We work 2 days in office and 3 days at home. The 3 days at home I use to finish the work I couldn’t do in the office because of the noises, the meetings, the “banter”, the long lunches and the commute.
I haven’t been into the office in about 4months,amd I don’t plan to unless either something is done about the insane rail fares, or my employer offers to foot the bill.
I have to take 45minute train, which costs £50. £50 is around 1/3 of my pay for the day.
I am currently doing 1 day a week though my company has asked us to go back 2 days a week. A large number of employee’s are not going in at all though which is interesting as they are putting the company in the position of having to lay down the law or just acknowledge people are not going to be going back for as much time as they wanted.
If the company are sensible they would read the writing on the wall and not make this into a big issue but I don’t know which way they are going to leap at this point.

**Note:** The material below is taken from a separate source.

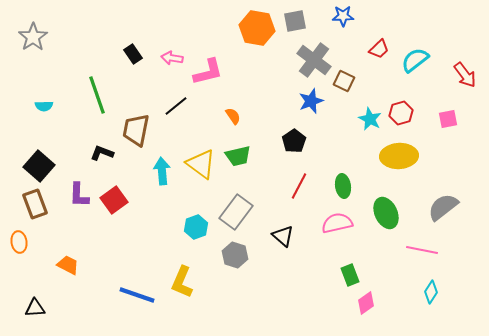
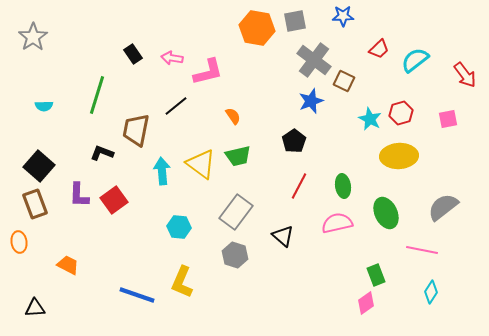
green line at (97, 95): rotated 36 degrees clockwise
cyan hexagon at (196, 227): moved 17 px left; rotated 25 degrees clockwise
green rectangle at (350, 275): moved 26 px right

Personally love the office, actually ended conversations with some employers since they had no office presence, but even I can’t do more than 3 days any more. Having a day or 2 at home is much better for overall mental health while working
I wouldn’t be surprised if come autumn and winter this goes down further still with the further cost increases.
I cannot bear the amount of gossip, backstabbing, resentment, tales of misery, office politics and covert discussions about wanting to leave when I’m in the office for my mandated 1 day a week.
I write it off as a wholly unproductive day, and tell my boss (who is in another city) that I’ll be offline most of that day as people want to ‘network’ with me.
I thought I’d hate working from home, largely due to being isolated from my team and with my work life being so busy and draining at times… It can be hard to get in the mood to go out with friends. I also used to have massive social anxiety in my late teens to early twenties, so working in an office/with a team really helped me get out of my shell.
I admit I did regress a little in terms of being a little shy, but that’s something that I am working on with my friends, however working from home is much better! I can do my hours whenever I want, so if i one day I decide to work an evening… Just drop the boss an email and we all good to go.
Saving well over 200+ a month in travel.
I do go in once a week to do admin work and to natter a little, but I can’t see myself changing back to going in everyday, especially since I want to spend time with my wife and kids, when I have both mind you, lol.
I work for BT Group and we’re in 4 days a week.
In a bloody *telecoms* company, FFS.
I have gigabit speeds at home as I’ve got FTTP so I have no real need to go to the office, other than so the middle management can justify their existence. I could do my job on the moon if I had internet.
It’s mental. My annual train pass is “only” £750, so it’s not that expensive but it’s still the time I lose going back and to. 25 hours a month I’ll never get back is a lot.
Going into my office means waking up earlier, not having much do to at lunch time and overall losing 2 hrs of free time. Not only that but my office is consistently dead with 2-3 people in 1 day a week out of 20-30 who could be in. I was doing 1 day a week, now its more like 2 days a month if that.
I know for a fact many wouldnt stay on if forced to come in.
Just before lockdown in my city they were building several new office buildings downtown, I cant wait to see what happens to all that empty office space as there is 0 chance they will fill it.
I’m 100% WFH now, and I’ll never willingly work in an office again.